Omelia (03-03-2019)
padre Paul Devreux


Mi viene spontaneo citare questi detti di Gesù per pretendere di non essere giudicato.

Come mai non vedo la trave che ho nell'occhio, mentre vedo benissimo i difetti degli altri?

Mi sembra di capire che la mia cecità e tendenza a giudicare viene da un bisogno: il bisogno di sopravvivenza. Per sopravvivere devo difendermi e cercare sempre di emergere e di piacere. Se invece mi scopro povero, ho paura di essere rifiutato e marginalizzato.


Faccio un esempio. Domenica scorsa qualcuno mi ha citato il proverbio: "Chi semina grandine raccoglie tempesta". Subito ho pensato che poteva applicarsi a tante persone, ma non ho pensato minimamente che poteva essere vero anche per me. Eppure di tempeste ne ho raccolte tante. Come mai non riesco a vedere che ho seminato grandine? Perché normalmente, in tutte le situazioni, chi viene dichiarato colpevole viene marginalizzato e di questo ho paura. Perciò qualsiasi cosa faccio la considero giustificabile e quindi giusta, non condannabile. Vedo benissimo i difetti e le colpe degli altri; le mie non posso né vederle né ammetterle.

Chi mi darà la libertà di vedere?


Gesù prende il cieco nato, lo porta in disparte, lontano da quelli di cui ha paura, e lì lo ama cosi tanto da donargli la vista e la libertà di tornare a stare con gli altri. Vedere è una libertà che scaturisce dal sentirsi amati, accolti per quello che siamo. Più mi sento accolto, più sono libero di essere un povero, bisognoso degli altri e beato.

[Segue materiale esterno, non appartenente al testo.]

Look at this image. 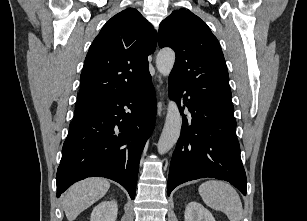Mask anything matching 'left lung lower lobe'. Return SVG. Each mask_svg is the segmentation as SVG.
<instances>
[{
  "label": "left lung lower lobe",
  "instance_id": "obj_1",
  "mask_svg": "<svg viewBox=\"0 0 307 221\" xmlns=\"http://www.w3.org/2000/svg\"><path fill=\"white\" fill-rule=\"evenodd\" d=\"M169 90L170 97L179 104L180 112L184 106L188 107L192 120L188 122L183 115L181 136L170 164L168 195L184 182L205 177L228 181L245 195L247 180L235 118L194 97L172 77H169ZM184 91H187L185 95Z\"/></svg>",
  "mask_w": 307,
  "mask_h": 221
}]
</instances>
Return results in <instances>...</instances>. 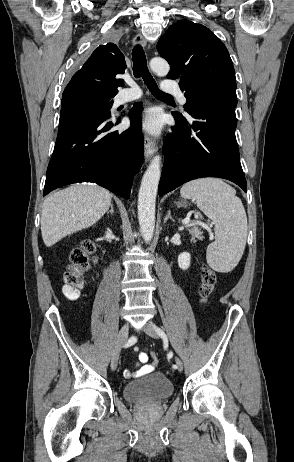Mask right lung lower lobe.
Segmentation results:
<instances>
[{"mask_svg":"<svg viewBox=\"0 0 294 462\" xmlns=\"http://www.w3.org/2000/svg\"><path fill=\"white\" fill-rule=\"evenodd\" d=\"M141 108L136 103L130 110L131 126L124 132H109L114 124L105 116L59 123L43 196L61 186L92 182L129 198L143 161Z\"/></svg>","mask_w":294,"mask_h":462,"instance_id":"obj_1","label":"right lung lower lobe"}]
</instances>
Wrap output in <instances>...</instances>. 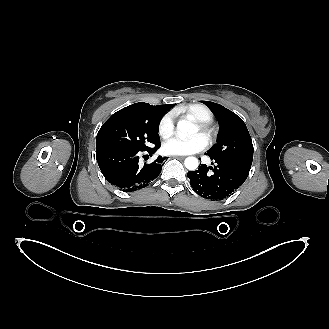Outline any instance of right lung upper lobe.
Segmentation results:
<instances>
[{
    "mask_svg": "<svg viewBox=\"0 0 329 329\" xmlns=\"http://www.w3.org/2000/svg\"><path fill=\"white\" fill-rule=\"evenodd\" d=\"M148 105H149L148 103L139 102V103H135L130 106H127V107L117 111L116 113H114L106 122L135 116V115L141 113L142 110L148 108ZM159 106L163 109L169 110L174 106V104L159 105Z\"/></svg>",
    "mask_w": 329,
    "mask_h": 329,
    "instance_id": "1",
    "label": "right lung upper lobe"
}]
</instances>
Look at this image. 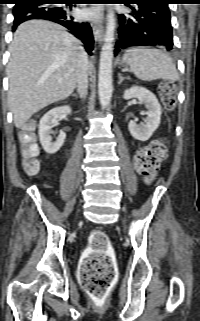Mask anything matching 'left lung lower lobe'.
Instances as JSON below:
<instances>
[{
    "mask_svg": "<svg viewBox=\"0 0 200 321\" xmlns=\"http://www.w3.org/2000/svg\"><path fill=\"white\" fill-rule=\"evenodd\" d=\"M173 0H125L129 14L119 15L118 40L115 54L134 46L173 47L171 17L168 4Z\"/></svg>",
    "mask_w": 200,
    "mask_h": 321,
    "instance_id": "left-lung-lower-lobe-1",
    "label": "left lung lower lobe"
}]
</instances>
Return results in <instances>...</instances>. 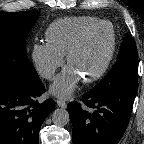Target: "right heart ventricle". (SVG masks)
I'll return each mask as SVG.
<instances>
[{
    "label": "right heart ventricle",
    "instance_id": "obj_1",
    "mask_svg": "<svg viewBox=\"0 0 144 144\" xmlns=\"http://www.w3.org/2000/svg\"><path fill=\"white\" fill-rule=\"evenodd\" d=\"M100 21L92 16L64 17L52 22L46 32L47 43L65 56L74 39L87 27Z\"/></svg>",
    "mask_w": 144,
    "mask_h": 144
}]
</instances>
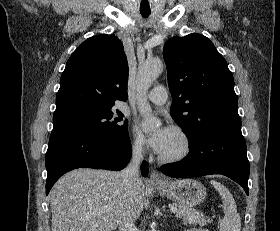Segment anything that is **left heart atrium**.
<instances>
[{
  "instance_id": "left-heart-atrium-1",
  "label": "left heart atrium",
  "mask_w": 280,
  "mask_h": 231,
  "mask_svg": "<svg viewBox=\"0 0 280 231\" xmlns=\"http://www.w3.org/2000/svg\"><path fill=\"white\" fill-rule=\"evenodd\" d=\"M173 136V129L170 126L162 125L148 136V143L157 154H163Z\"/></svg>"
}]
</instances>
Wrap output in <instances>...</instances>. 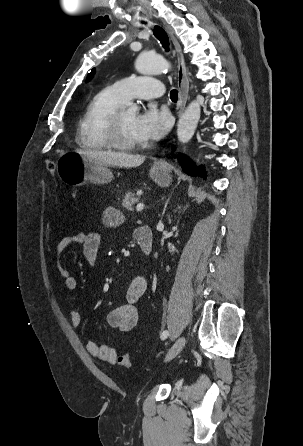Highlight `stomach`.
Masks as SVG:
<instances>
[{
	"mask_svg": "<svg viewBox=\"0 0 303 446\" xmlns=\"http://www.w3.org/2000/svg\"><path fill=\"white\" fill-rule=\"evenodd\" d=\"M56 169L60 180L74 187L88 181L106 184L113 178L108 165L92 161L76 152L62 153L56 162ZM150 177L161 187H167L172 182L171 175L164 167H152Z\"/></svg>",
	"mask_w": 303,
	"mask_h": 446,
	"instance_id": "stomach-1",
	"label": "stomach"
}]
</instances>
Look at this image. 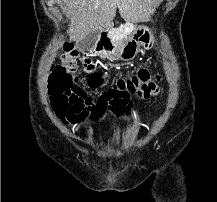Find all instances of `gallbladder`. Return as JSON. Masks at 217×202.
Segmentation results:
<instances>
[{"label": "gallbladder", "mask_w": 217, "mask_h": 202, "mask_svg": "<svg viewBox=\"0 0 217 202\" xmlns=\"http://www.w3.org/2000/svg\"><path fill=\"white\" fill-rule=\"evenodd\" d=\"M98 40V32H91L86 38L81 39L79 43V51H92Z\"/></svg>", "instance_id": "bac80fb5"}]
</instances>
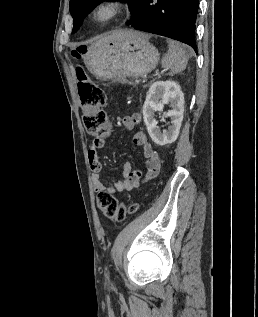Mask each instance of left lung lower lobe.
Wrapping results in <instances>:
<instances>
[{"mask_svg":"<svg viewBox=\"0 0 258 317\" xmlns=\"http://www.w3.org/2000/svg\"><path fill=\"white\" fill-rule=\"evenodd\" d=\"M198 8L199 0H143L129 24L188 44L197 53L194 32Z\"/></svg>","mask_w":258,"mask_h":317,"instance_id":"obj_1","label":"left lung lower lobe"}]
</instances>
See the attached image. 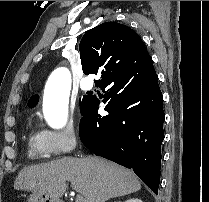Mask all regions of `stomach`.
<instances>
[{"instance_id": "1", "label": "stomach", "mask_w": 209, "mask_h": 202, "mask_svg": "<svg viewBox=\"0 0 209 202\" xmlns=\"http://www.w3.org/2000/svg\"><path fill=\"white\" fill-rule=\"evenodd\" d=\"M27 202H61L59 199L50 198L43 194L32 193L29 195Z\"/></svg>"}]
</instances>
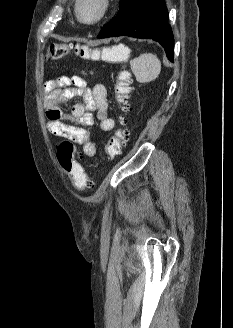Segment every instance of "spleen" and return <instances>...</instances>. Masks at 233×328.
<instances>
[{
    "label": "spleen",
    "mask_w": 233,
    "mask_h": 328,
    "mask_svg": "<svg viewBox=\"0 0 233 328\" xmlns=\"http://www.w3.org/2000/svg\"><path fill=\"white\" fill-rule=\"evenodd\" d=\"M122 47H114L111 51L105 49L107 55L119 56ZM131 70L139 83H149L155 80L161 71V62L158 57L152 53H143L139 57L130 61Z\"/></svg>",
    "instance_id": "spleen-1"
}]
</instances>
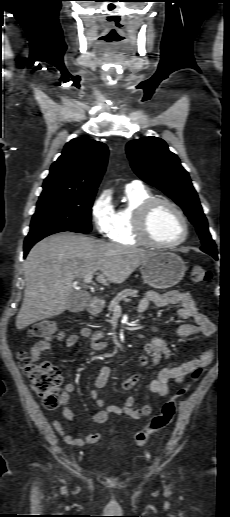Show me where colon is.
Masks as SVG:
<instances>
[{
	"label": "colon",
	"instance_id": "5ec220e1",
	"mask_svg": "<svg viewBox=\"0 0 230 517\" xmlns=\"http://www.w3.org/2000/svg\"><path fill=\"white\" fill-rule=\"evenodd\" d=\"M211 278L210 271L202 266L196 265L191 271V281L194 284H205ZM31 337L43 340H51L60 334L57 324L50 320H42L31 324L28 327ZM21 368L28 379L35 395L42 404L48 408H56L60 402V383L61 373L56 366L47 361L34 360L26 353L18 355ZM203 373V368L199 367L191 373V379L184 386L180 387L174 395L163 405L161 411L154 415L145 428L138 431L135 435V442L139 447H143L149 437L165 427L173 420L177 400L182 397L190 388L191 384L197 381Z\"/></svg>",
	"mask_w": 230,
	"mask_h": 517
}]
</instances>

Quando confesso, vorrei poter dare prima l'assoluzione e poi ascoltare, perché è dal sentirsi accolti che nasce la libertà di spogliarsi e farsi vedere per quello che siamo. Di fatto, se ho la libertà di spogliarmi, è perché Dio mi ha già amato, altrimenti nessuno molla la sua corazza. Chi non si sente amato si chiude a riccio.


L'albero porta frutti buoni se pianta le sue radici nella Parola di Dio e se si lascia illuminare e scaldare da quel sole che è l'Amore Gratuito di Dio.

Più riesco a dare tempo al Signore nella mia giornata, più lo accolgo come maestro, più sono liberò di capire me stesso e gli altri, senza giudicare.